(The problem)
An exact reproduction is required of the lines from the beginning of the entries through the line with "el iPhone 17", pictures excluded and nothing added.

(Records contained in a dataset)
_ _ _

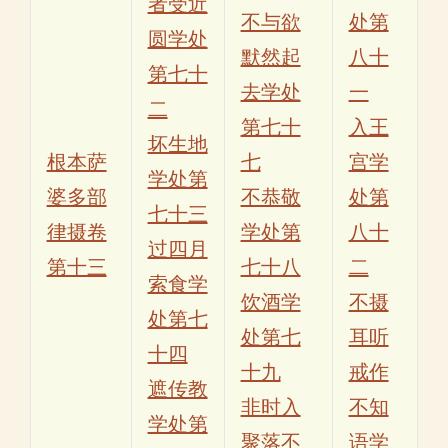
者受近
不与欲
处第
圆学处
默然起
八十
第七十
去学处
一
二
第七十
入王
坏生地
根本萨
七
宫学
学处第
婆多部
不恭敬
处第
七十三
律摄卷
学处第
八十
过四月
第十三
七十八
二
索食学
饮酒学
不摄
处第七
处第七
耳听
十四
十九
戒作
遮传教
非时入
不知
学处第
聚落不
语学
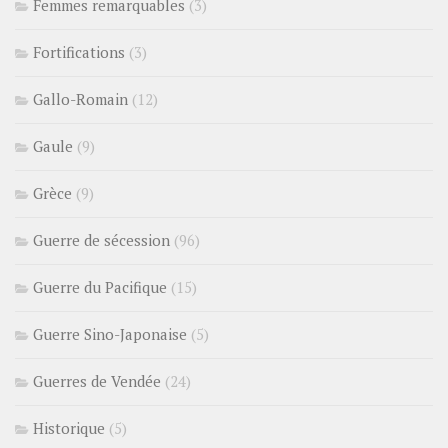
Femmes remarquables
(3)
Fortifications
(3)
Gallo-Romain
(12)
Gaule
(9)
Grèce
(9)
Guerre de sécession
(96)
Guerre du Pacifique
(15)
Guerre Sino-Japonaise
(5)
Guerres de Vendée
(24)
Historique
(5)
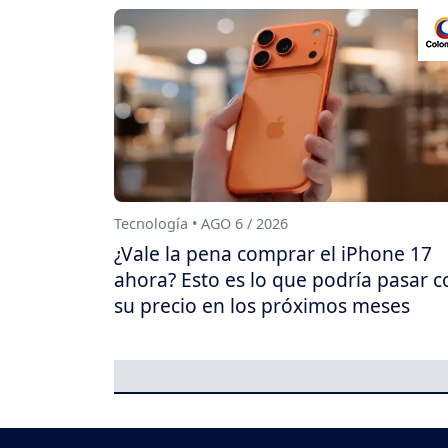
Tecnología • AGO 6 / 2026
¿Vale la pena comprar el iPhone 17
ahora? Esto es lo que podría pasar c
su precio en los próximos meses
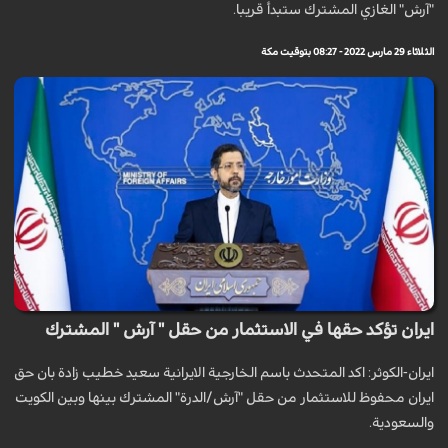
"آرش" الغازي المشترك ستبدأ قريبا.
الثلاثاء 29 مارس 2022 - 08:27 بتوقيت مكة
ايران تؤكد حقها في الاستثمار من حقل " آرش " المشترك
ايران-الكوثر: اكد المتحدث باسم الخارجية الايرانية سعيد خطيب زادة بان حق
ايران محفوظ للاستثمار من حقل "آرش/الدرة" المشترك بينها وبين الكويت
والسعودية.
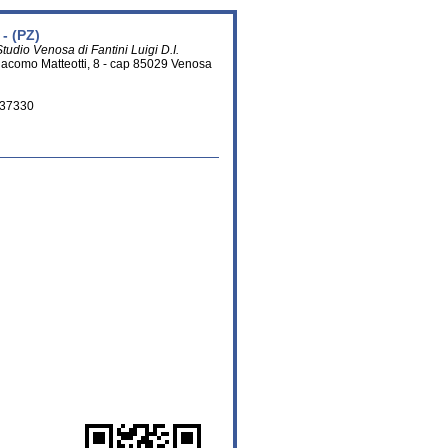
- (PZ)
Studio Venosa di Fantini Luigi D.I.
iacomo Matteotti, 8 - cap 85029 Venosa
237330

_ _ _

(Task response)
者受近
不与欲
处第
圆学处
默然起
八十
第七十
去学处
一
二
第七十
入王
坏生地
根本萨
七
宫学
学处第
婆多部
不恭敬
处第
七十三
律摄卷
学处第
八十
过四月
第十三
七十八
二
索食学
饮酒学
不摄
处第七
处第七
耳听
十四
十九
戒作
遮传教
非时入
不知
学处第
聚落不
语学
Femmes remarquables
(3)
Fortifications
(3)
Gallo-Romain
(12)
Gaule
(9)
Grèce
(9)
Guerre de sécession
(96)
Guerre du Pacifique
(15)
Guerre Sino-Japonaise
(5)
Guerres de Vendée
(24)
Historique
(5)
Tecnología • AGO 6 / 2026
¿Vale la pena comprar el iPhone 17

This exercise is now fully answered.